National Clean Air for the Long Haul Coalition Demands Stronger Soot Pollution Standards

Historically Marginalized Communities Largely Impacted by Hazardous Air Pollutants Could Find Some Relief Through a Rigid Clean Air Rule, But More is Needed


January 6, 2023
Contact: Charmaine Riley,


WASHINGTON — Today, the Environmental Protection Agency (EPA) announced its long overdue National Ambient Air Quality Standards’ Particulate Matter (NAAQS PM) proposed rule. The Clean Air for the Long Haul coalition, a newly formed cohort of leading environmental justice organizations, recognizes the EPA’s efforts to prioritize environmental justice and civil rights in regulatory policies by proposing to update the existing particulate matter standard, however continues to urge the agency to enact much stronger soot pollution standards.

The NAAQS PM rule modernizes outdated soot standards that currently allow toxic levels of pollution that prematurely kill people, especially people of color. This newest standard is progress but, based on science, we urge the EPA to set stronger annual NAAQS PM standards of no higher than eight micrograms per cubic meter (μg/m3)of air and to update the daily standard from 35 μg/m3 to no higher than 25 μg/m3 for the 24-hour standard, which could save nearly 20,000 lives each year

“Everyone should have the right to breathe clean air, however Brown and Black communities at the fenceline are exposed to daily excesses of air pollution,” said Atenas Mena, CleanAirNow Health Director. “The particulate matter NAAQs rule proposed by the EPA today is a step closer to addressing the health and economic impacts caused by decades of inadequate, racist environmental regulation.”

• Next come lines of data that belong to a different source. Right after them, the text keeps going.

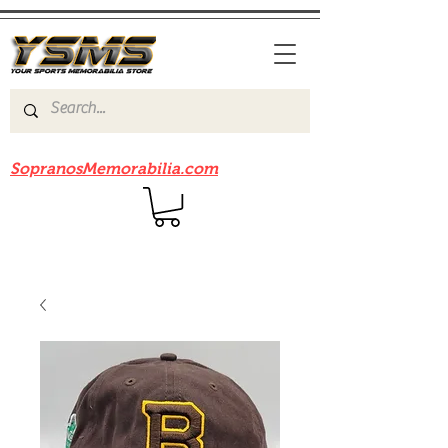
Be sure to check out our sister site
SopranosMemorabilia.com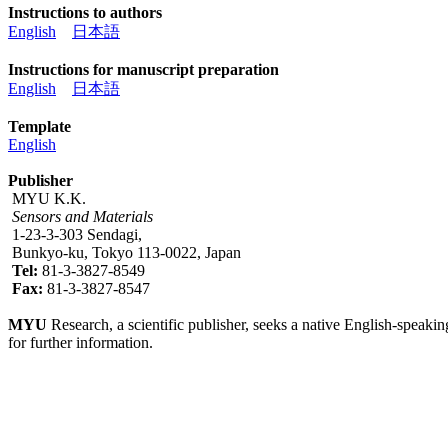
Instructions to authors
English
日本語
Instructions for manuscript preparation
English
日本語
Template
English
Publisher
MYU K.K.
Sensors and Materials
1-23-3-303 Sendagi,
Bunkyo-ku, Tokyo 113-0022, Japan
Tel:
81-3-3827-8549
Fax:
81-3-3827-8547
MYU
Research, a scientific publisher, seeks a native English-speakin
for further information.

To promote health equity, the Clean Air for the Long Haul coalition urges the EPA to move quickly to finalize the strongest option backed by doctors, nurses and scientists. Stricter regulations will decrease the likelihood these communities will inhale particulate matter, which leads to respiratory problems, heart attacks, and premature death. The new soot protection standards must include a regulatory framework ensuring cleaner air for communities so that children, seniors, and other vulnerable populations can thrive.

“Though overdue, our enthusiasm still remains,” Mena added. “We look forward to a robust public comment period and working with environmental justice communities, Tribes, advocacy organizations, businesses, industry, and state and local governments to ensure the protections outlined are swiftly and equitably implemented across America’s most vulnerable communities. Our lungs cannot wait.”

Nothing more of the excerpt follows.